Une petite trotte avec Talla, lion dominant
« Les lions ont mangé hier. Ils sont nourris tous les quatre jours avec la viande de sept ânes morts ». Cette précision du guide, Mamadou Faye, loin de rassurer, provoque éclats de rire et commentaires amusés. Elle signifie que les lions sont rassasiés et que les visiteurs n’ont, en principe, aucune chance de finir dans leurs estomacs. À la réserve de Fathala, la promenade avec les rois des animaux fait partie des attractions phares. Depuis l’ouverture du site, des milliers de visiteurs se sont offert ce privilège, car marcher aux côtés de fauves n’est pas donné à tout le monde. En Afrique, le Sénégal est l’un des rares pays, avec l’Afrique du Sud, le Zimbabwe et l’île Maurice, où l’on peut vivre cette expérience inédite. Une activité risquée ? Non, assure Mamadou Faye : « Les lions sont bien dressés. Il suffit de garder son calme et de suivre les instructions pour que tout se passe sans anicroche ». Plus facile à dire qu’à faire face à ces prédateurs redoutables dont la simple vue suffit à inspirer la crainte.

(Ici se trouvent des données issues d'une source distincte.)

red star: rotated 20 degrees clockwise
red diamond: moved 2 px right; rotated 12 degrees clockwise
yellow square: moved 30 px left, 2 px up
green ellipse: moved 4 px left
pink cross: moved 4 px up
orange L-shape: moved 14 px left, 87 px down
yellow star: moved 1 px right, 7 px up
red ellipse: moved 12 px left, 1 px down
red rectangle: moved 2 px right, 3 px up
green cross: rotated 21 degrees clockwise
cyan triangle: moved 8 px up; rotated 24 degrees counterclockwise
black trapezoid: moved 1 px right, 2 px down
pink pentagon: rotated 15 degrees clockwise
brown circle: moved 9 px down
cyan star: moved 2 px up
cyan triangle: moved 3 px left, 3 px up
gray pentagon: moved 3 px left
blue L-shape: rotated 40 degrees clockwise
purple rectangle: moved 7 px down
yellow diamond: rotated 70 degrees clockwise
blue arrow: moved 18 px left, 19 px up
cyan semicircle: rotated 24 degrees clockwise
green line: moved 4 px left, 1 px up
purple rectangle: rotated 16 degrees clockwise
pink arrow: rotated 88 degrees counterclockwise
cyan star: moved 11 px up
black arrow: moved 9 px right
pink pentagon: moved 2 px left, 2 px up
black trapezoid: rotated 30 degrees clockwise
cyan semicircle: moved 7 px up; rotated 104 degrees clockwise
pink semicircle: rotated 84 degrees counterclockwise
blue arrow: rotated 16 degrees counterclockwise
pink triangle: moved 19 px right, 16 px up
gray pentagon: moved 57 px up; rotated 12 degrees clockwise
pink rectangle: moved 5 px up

Devant l’enclos ceinturé de grillages, Mamadou Faye donne ses consignes : « Nous avons treize lions, répartis dans deux enclos, avec un mâle dominant dans chacun d’eux. Aujourd’hui, nous allons effectuer la promenade avec un mâle et une femelle : Talla, âgé de neuf ans, et Tayni, présente ici depuis 2012. Pour garantir la sécurité de tous, le respect des consignes est fondamental. Il faut toujours tenir le bâton, ne jamais le laisser tomber, marcher derrière les lions et jamais devant eux ». Après le briefing, la porte de l’enclos s’ouvre. Armés d’un simple bâton, nous avançons prudemment, l’esprit rempli de questions. Il faut une bonne dose de courage pour défier ces icônes de la faune africaine. Sous l’ombre d’un arbre massif, le couple de lions, bardés de muscles et repus après leur repas de la veille, se prélasse sous la surveillance de trois autres guides. Les deux félins se lèchent, se frottent la tête et le cou.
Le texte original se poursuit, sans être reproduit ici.